Characteristics of Living Organism

All living organism, whether they are single-celled, many-celled, plants or animals, do the following things :
1.       Feeding
All living organism need food. Some of this food is used to make new tissue for growth and replacement but most of it is used to provide energy.
Types of nutrition :
a.       Autotrophic organism (Autotrophs)
Build up all the organic molecules they need from simple inorganic substances.
Ex : plants in any ecosystem, it is the autothroph which are the producers.
b.      Heterotrophic organism (Heterotrophs)
Use ready make organic compounds as their food source. These organic compounds will have been made, originally by autotrophic organisms (mainly plants)
The heterotrophs digest the organic compounds to simpler substances and absorb the products into their bodies.
Animal, fungi, and some bacteria and protists are heterotrophs.
Animal take in food, in the form of complex organic molecules (carbohydrates, lipid, and protein) and digest them to simpler compounds (glucose and amino acid) which can be absorbed.
Fungi and heterotrophic bacteria also digest their food source but do so by a process of external digestion.
1)      Saprotrophs
These are organisms which feed on dead and decaying matter. Often they release digestive enzymes into their food and absorb the soluble products back into their bodies. Bacteria and fungi are examples of saprotrophs which digest dead wood, rotting vegetation or the humus in the soil.
2)      Parasites
A parasite is an organism which derives its food from another organism, called the host, while the host is still alive
a)      Ectoparasites live, for most of their life cycle, on the surface of their host.
b)      Endoparasites live inside the host
A tapeworm is an endoparasite living in the intestine of a vertebrate host and absorbing the host’s digested food
A flea is an ectoparasite which lives in the fur or feathers or mammals or birds and sucks blood from the skin.
An aphid (greenfly) is a parasite on plants and sucks food from the veins in their leaves or stems.
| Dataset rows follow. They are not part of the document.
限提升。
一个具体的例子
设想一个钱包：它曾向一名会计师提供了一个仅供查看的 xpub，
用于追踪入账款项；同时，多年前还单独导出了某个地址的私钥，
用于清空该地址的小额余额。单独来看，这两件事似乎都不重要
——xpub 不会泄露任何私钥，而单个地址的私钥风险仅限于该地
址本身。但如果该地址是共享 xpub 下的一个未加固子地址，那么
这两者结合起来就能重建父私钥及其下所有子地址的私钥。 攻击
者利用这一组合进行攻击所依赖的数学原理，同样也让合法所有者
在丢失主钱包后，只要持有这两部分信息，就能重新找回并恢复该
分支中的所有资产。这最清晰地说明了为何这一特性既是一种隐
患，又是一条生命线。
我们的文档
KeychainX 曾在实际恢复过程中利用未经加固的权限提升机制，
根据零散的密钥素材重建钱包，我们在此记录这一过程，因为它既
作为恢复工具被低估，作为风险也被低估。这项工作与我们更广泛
2.       Breathe/Breathing/Respiration

Breathe                                >> they take in oxygen and give out carbondioxide. This exchange of gases
      takes place between the organism an the air or between the organism and
      water. The oxygen is used for respiration.

Respire                                 >> They break down food to obtain energy.
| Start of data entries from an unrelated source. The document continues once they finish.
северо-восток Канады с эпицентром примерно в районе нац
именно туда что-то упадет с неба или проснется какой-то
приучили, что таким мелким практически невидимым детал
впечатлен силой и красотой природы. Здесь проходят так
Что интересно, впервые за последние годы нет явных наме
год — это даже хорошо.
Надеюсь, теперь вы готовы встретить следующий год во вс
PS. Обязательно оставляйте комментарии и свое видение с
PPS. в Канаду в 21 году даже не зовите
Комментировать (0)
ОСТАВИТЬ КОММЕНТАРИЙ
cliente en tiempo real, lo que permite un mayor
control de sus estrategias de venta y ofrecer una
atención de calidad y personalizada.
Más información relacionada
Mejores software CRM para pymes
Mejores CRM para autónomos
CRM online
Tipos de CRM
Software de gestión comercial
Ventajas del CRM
Respiration                          >>The process by which energy is produced from food 
                                            >>The chemical process which takes place in cells

1)      Aerobic Respiration
Aerobic means that oxygen is needed for this chemical reaction.
The process is called oxidation and the food is said to be oxidized.
The process is :
C6H1206 + 6O2 à 6CO2 + 6H2O + energy
Aerobic respiration takes place in mitochondria. The mitochondria generate a compound called ATP, which is used by the cell as the source of energy for driving other chemical reactions in the cytoplasm and nucleus.

2)      Anaerobic Respiration
Anaerobic means in the absence of oxygen.
In this process, energy is still released from food by breaking it down chemically but the reactions do not use oxygen though they do often produce carbondioxide.
Example : Fermentation
C6H1206 -> 2C2H5OH + 2CO2 + energy
Fermentation is the action of yeast on sugar solution to produce alcohol.

3.       Grow and Development

Growth è is the process of biological change happening in organism, which is the increment of size
         (volume, mass, and height) that has irreversible properties (cannot go back to the initial
        condition)

Development è is the specialization of cells to be certain structure and function.

The development cannot be measured, but it can be seen from the change of shape and maturity level.




4.       Reproduction

Every living organism produces other organisms, or offspring, of the same kind. This process is called reproduction. Only living organisms can reproduce. Livingthing reproduce in many different ways. However, there are two basic forms of reproduction. Sexual reproduction usually requires two parents. Asexual reproduction requires only one.

5.       Respond to stimuli or irritability

All living things react to stimuli. Stimuli are changes in the environment, or surroundings of living organisms. Some common stimuli that affect plants and animals are light and temperature. The action or movement of the organisms caused by the stimulus is called response. The zbility of an organism to respond to a stimuli is called irritability.

6.       Movement

Locomotion refers to the movement of an organism from place to place. Movement refers to a change in position of any part of an organism body, but does not necessarily involve locomotion. Chewing, breathing, the heart beat and blinking are all examples of movement in humans.

7.       Excretion

Many chemical reaction take place inside the cell of an organism in order to keep it alive. Some products of these reactions are poisonous and must be removed from the body. For example, the break down of glucose during respiration produces carbondioxide. This carried away by the blood and removed in the lungs. Excess amino acids are deaminated in the liver to form glycogen and urea. The urea is removed from the tissues by the blood and expelled by kidneys.

Urea and similar waste products, like uric acid from the breakdown of proteins, contain the element nitrogen. For this reason they are often called nitrogenous waste products.

During feeding, more water and salts are taken in with the food than are needed by the body. So these excess substances need to be removed as fast as they build up.
The nitrogenous waste products, excess salts and spent hormones are excreted by the kidneys as a watery solution called urine.